A última referência oficial do Presidente Daniel Chapo apontava para cinco meses sem ocorrências, com o último caso registado em Outubro do ano passado. No discurso de investidura, o Chefe de Estado tinha colocado o combate à criminalidade organizada entre as prioridades do mandato, reconhecendo o impacto directo dos raptos sobre o ambiente de negócios e a imagem externa do país.
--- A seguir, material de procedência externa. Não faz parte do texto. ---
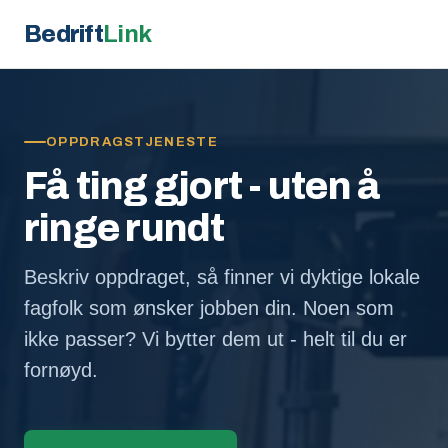
Bedrift
Link
OPPDRAGSTJENESTE
Få ting gjort - uten å
ringe rundt
Beskriv oppdraget, så finner vi dyktige lokale
fagfolk som ønsker jobben din. Noen som
ikke passer? Vi bytter dem ut - helt til du er
fornøyd.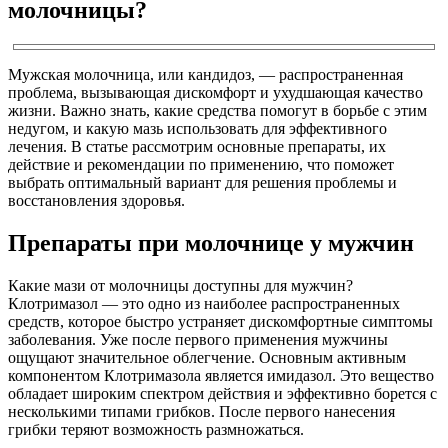
молочницы?
Мужская молочница, или кандидоз, — распространенная
проблема, вызывающая дискомфорт и ухудшающая качество
жизни. Важно знать, какие средства помогут в борьбе с этим
недугом, и какую мазь использовать для эффективного
лечения. В статье рассмотрим основные препараты, их
действие и рекомендации по применению, что поможет
выбрать оптимальный вариант для решения проблемы и
восстановления здоровья.
Препараты при молочнице у мужчин
Какие мази от молочницы доступны для мужчин?
Клотримазол — это одно из наиболее распространенных
средств, которое быстро устраняет дискомфортные симптомы
заболевания. Уже после первого применения мужчины
ощущают значительное облегчение. Основным активным
компонентом Клотримазола является имидазол. Это вещество
обладает широким спектром действия и эффективно борется с
несколькими типами грибков. После первого нанесения
грибки теряют возможность размножаться.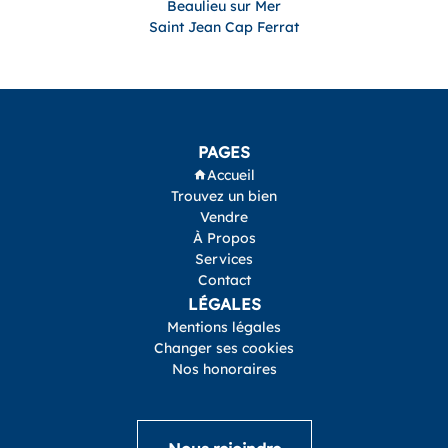
Beaulieu sur Mer
Saint Jean Cap Ferrat
PAGES
Accueil
Trouvez un bien
Vendre
À Propos
Services
Contact
LÉGALES
Mentions légales
Changer ses cookies
Nos honoraires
A leitura deste momento exige, no entanto, cautela. A história recente mostra que períodos de redução de ocorrências não significaram, necessariamente, resolução estrutural do problema. Ainda assim, a consistência destes meses sem registo de novos casos começa a produzir efeitos concretos, sobretudo ao nível da percepção. Empresários que haviam recuado por razões de segurança começam a reavaliar o país, num movimento discreto mas significativo.
Mais do que um dado policial, trata-se de um indicador com implicações económicas. A confiança não regressa por decreto, constrói-se por evidência. E, pela primeira vez em vários anos, começa a existir um elemento objectivo que permite discutir a segurança não apenas como problema crónico, mas como variável em mudança. Se esta tendência se consolidar, o impacto poderá estender-se para além da esfera criminal e influenciar directamente o ritmo de investimento e a dinâmica empresarial.